Why do you think marketing in our industry is so important?
When most people think of marketing in our industry, I believe they think of brochures, proposals, advertising, etc. All of that is important, but at Big-D we think of it in relation to our strategic plan. We are focused on being part of low supply high demand markets, products, and verticals. Our market research is aimed at helping us find the white space in the market. We are trying to find our “good to great” hedgehog concept in each of the markets we serve (concept referenced by Jim Collins in Good to Great). The idea is to focus on three areas: what you’re passionate about, what you can be best at, and what drives your economic engine. Where those items overlap is your hedgehog concept.
An easier way to put it is what makes you special. We either want to be #1 or #2 in the geographic market we serve or #1 or #2 in the vertical market we are focused on. We have found that it is much easier to succeed when one of these goals is met. For example, in the Minneapolis market, Big-D owns multi-family. The company completes about $200 million a year in revenue. We don’t do anything else but are especially successful with this product in this market.
Is there someone who mentored you about marketing mentality?
I have had great mentors, including Jack Livingood (Big-D Chairman) and Rob Moore (CEO), among many others. Jack and Rob care deeply about our reputation, our brand, and our understanding of the market. They often quote ice hockey star Wayne Gretzky who said, “I skate to where the puck is going, not where it has been.” This is how we think about our marketing strategy. It starts with market study. A vision is then created describing where we want to go and who we want to be, and then finally our amazing marketing and creative team helps support the vision with best-in-class brands and marketing campaigns. I take my hat off to our marketing and creative team; they are second to none.
How do you get firm leaders on board for your marketing initiatives?
We make it their idea, not ours. After you have developed your hedgehog concept and discussed how to make each office “special,” it is fairly easy to get leaders behind a marketing, advertising, and PR strategy that supports their office goals.
How do you show ROI of the marketing program to other firm leaders?
Admittedly, we could be better at this.

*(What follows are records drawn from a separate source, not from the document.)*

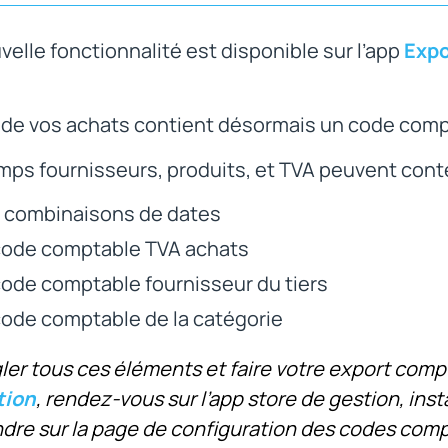
elle fonctionnalité est disponible sur l’app
Expo
t de vos achats contient désormais un code com
ps fournisseurs, produits, et TVA peuvent conte
 combinaisons de dates
code comptable TVA achats
code comptable fournisseur du tiers
code comptable de la catégorie
ler tous ces éléments et faire votre export comp
tion
,
rendez-vous sur l’app store de gestion, insta
ndre sur la page de configuration des codes comp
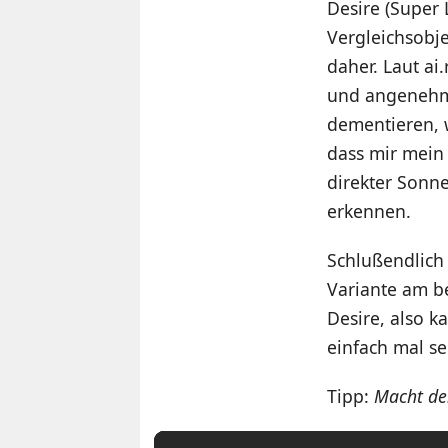
Desire (Super
Vergleichsobj
daher. Laut ai
und angenehm
dementieren, w
dass mir mein
direkter Sonn
erkennen.
Schlußendlich 
Variante am be
Desire, also k
einfach mal se
Tipp:
Macht de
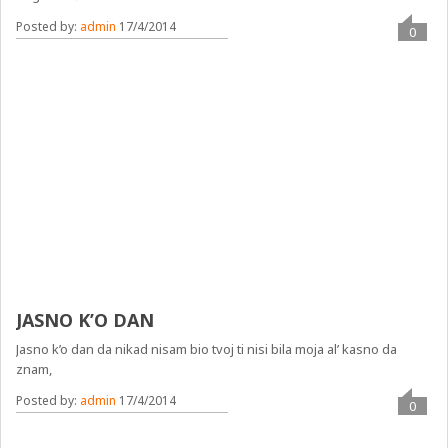
Posted by:
admin
17/4/2014
0
JASNO K’O DAN
Jasno k’o dan da nikad nisam bio tvoj ti nisi bila moja al’ kasno da
znam,
Posted by:
admin
17/4/2014
0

However, we do track in detail our sales by type, region, delivery method, fee percentage, team, vertical, and many other ways. We also track PR stats, employee engagement, and customer loyalty on a quarterly basis.
How do you get non-marketing staff or technical staff involved in and excited about supporting marketing efforts?
Again, a key is to make it their idea. We ask non-marketing staff questions about what they want to accomplish and how. The exercise always leads to a need for marketing services.